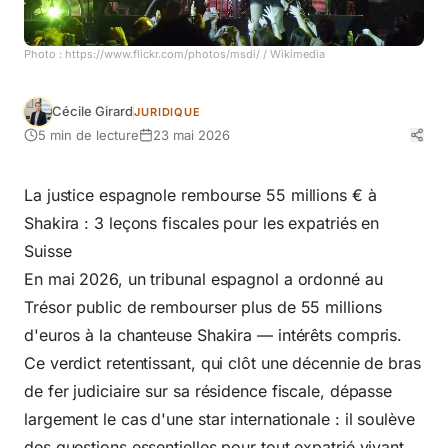
Photo :
https://www.flickr.com/photos/msdi/
/ Wikimedia
Cécile Girard
JURIDIQUE
5 min de lecture
23 mai 2026
La justice espagnole rembourse 55 millions € à
Shakira : 3 leçons fiscales pour les
expatriés en
Suisse
En mai 2026, un tribunal espagnol a ordonné au
Trésor public de rembourser plus de 55 millions
d'euros à la chanteuse Shakira — intérêts compris.
Ce verdict retentissant, qui clôt une décennie de bras
de fer judiciaire sur sa résidence fiscale, dépasse
largement le cas d'une star internationale : il soulève
des questions essentielles pour tout expatrié vivant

————————

--- WORK ORDER ---
Output exactly what runs from the line with "Trésor public de" to the final line above, both lines included, and nothing else.

--- ANSWER TO THIS PROBLEM ---
Trésor public de rembourser plus de 55 millions
d'euros à la chanteuse Shakira — intérêts compris.
Ce verdict retentissant, qui clôt une décennie de bras
de fer judiciaire sur sa résidence fiscale, dépasse
largement le cas d'une star internationale : il soulève
des questions essentielles pour tout expatrié vivant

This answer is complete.